I have a PID'd classic so I know (roughly) the temperature of the boiler. It usually only takes 3-4 minutes to get up to the set brewing temperature of 93°c.

I've seen a lot of mention about letting the machine warm up. Some people say to leave it for 10-15 minutes before pulling a shot. Some even say to leave it as long as 30 minutes.

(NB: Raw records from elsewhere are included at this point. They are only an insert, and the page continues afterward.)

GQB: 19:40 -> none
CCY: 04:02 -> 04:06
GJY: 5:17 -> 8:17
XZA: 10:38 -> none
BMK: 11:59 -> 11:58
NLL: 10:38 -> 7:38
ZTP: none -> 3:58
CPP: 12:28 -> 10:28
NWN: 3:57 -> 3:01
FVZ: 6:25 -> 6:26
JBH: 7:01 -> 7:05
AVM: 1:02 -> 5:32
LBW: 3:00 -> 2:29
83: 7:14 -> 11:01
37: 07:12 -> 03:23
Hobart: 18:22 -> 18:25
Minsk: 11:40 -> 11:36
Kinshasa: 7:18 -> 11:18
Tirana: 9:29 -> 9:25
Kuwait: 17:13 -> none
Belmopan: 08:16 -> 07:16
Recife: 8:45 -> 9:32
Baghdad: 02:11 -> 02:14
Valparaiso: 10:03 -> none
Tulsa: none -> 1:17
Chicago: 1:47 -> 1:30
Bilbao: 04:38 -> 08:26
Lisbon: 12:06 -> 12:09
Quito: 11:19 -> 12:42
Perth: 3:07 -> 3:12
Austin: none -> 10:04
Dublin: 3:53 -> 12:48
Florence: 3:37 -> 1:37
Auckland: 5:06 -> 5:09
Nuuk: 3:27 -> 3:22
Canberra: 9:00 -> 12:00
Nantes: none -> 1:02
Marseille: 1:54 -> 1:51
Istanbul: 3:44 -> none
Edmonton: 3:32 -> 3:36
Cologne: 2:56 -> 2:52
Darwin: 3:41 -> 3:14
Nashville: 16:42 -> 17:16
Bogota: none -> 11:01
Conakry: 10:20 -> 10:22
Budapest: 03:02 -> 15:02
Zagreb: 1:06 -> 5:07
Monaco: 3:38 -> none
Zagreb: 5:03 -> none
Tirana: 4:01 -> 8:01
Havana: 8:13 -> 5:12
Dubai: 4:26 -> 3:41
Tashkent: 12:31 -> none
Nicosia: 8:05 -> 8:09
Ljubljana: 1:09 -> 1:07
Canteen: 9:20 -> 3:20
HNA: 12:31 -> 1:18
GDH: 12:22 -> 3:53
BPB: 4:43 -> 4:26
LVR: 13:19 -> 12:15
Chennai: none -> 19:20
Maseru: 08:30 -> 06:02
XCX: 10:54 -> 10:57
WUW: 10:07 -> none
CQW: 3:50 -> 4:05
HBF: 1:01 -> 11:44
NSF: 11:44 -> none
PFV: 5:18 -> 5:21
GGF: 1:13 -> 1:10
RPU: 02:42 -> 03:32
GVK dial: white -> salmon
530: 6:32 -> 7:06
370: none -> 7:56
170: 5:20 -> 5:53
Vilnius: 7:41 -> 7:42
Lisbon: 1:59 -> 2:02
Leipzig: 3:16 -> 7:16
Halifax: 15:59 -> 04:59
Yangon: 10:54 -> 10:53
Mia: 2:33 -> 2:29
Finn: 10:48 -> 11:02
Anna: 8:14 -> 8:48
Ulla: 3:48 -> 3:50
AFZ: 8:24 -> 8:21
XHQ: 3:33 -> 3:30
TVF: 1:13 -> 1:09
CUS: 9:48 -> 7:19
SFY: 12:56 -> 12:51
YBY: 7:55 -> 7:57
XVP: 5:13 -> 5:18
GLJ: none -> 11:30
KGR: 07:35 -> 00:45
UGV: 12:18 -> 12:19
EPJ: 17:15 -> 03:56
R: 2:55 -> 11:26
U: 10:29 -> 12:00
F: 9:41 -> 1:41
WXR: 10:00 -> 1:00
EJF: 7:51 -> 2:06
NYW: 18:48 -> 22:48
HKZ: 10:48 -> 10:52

What is the reason for this?

If I know the boiler is at 93°C which is the brew temp I want. What's stopping me from using it right after it gets to that point? What would I gain from leaving it so much longer?


----------



## MediumRoastSteam (Jul 7, 2015)

Leaving it on for 15 mins will ensure that the group and the attached PF will also get up to a stable temperature.


----------



## timmyjj21 (May 10, 2015)

The sensor is located in the aluminium right next to the heating element, it is not measuring water temperature! Time is needed to hear the water inside the boiler, the group head and also the portafilter, then you can get a stable temperature for extraction.


----------



## ZappyAd (Jul 19, 2017)

Do you see a difference when you try to pull a shot after 3 minutes and after 15? On my classic the difference is huge so I've learnt my lesson the hard way. Now, however impatient I am to get a coffee, I let the whole machine warm up properly before I start grinding.


----------



## robti (Mar 27, 2013)

I have mine on a timer comes on 20 mins before the alarm wakes me up and really happy with it saves having to wait for that first cup


----------



## _shakeyjake_ (Dec 16, 2016)

robti said:


> I have mine on a timer comes on 20 mins before the alarm wakes me up and really happy with it saves having to wait for that first cup


That's a good idea,


----------



## Rhys (Dec 21, 2014)

I miss-read the title and thought it said

"







*10-15 minute wake up time rule.*"

Which in my case is about right...









In my defence I now need reading glasses and hadn't put them on


----------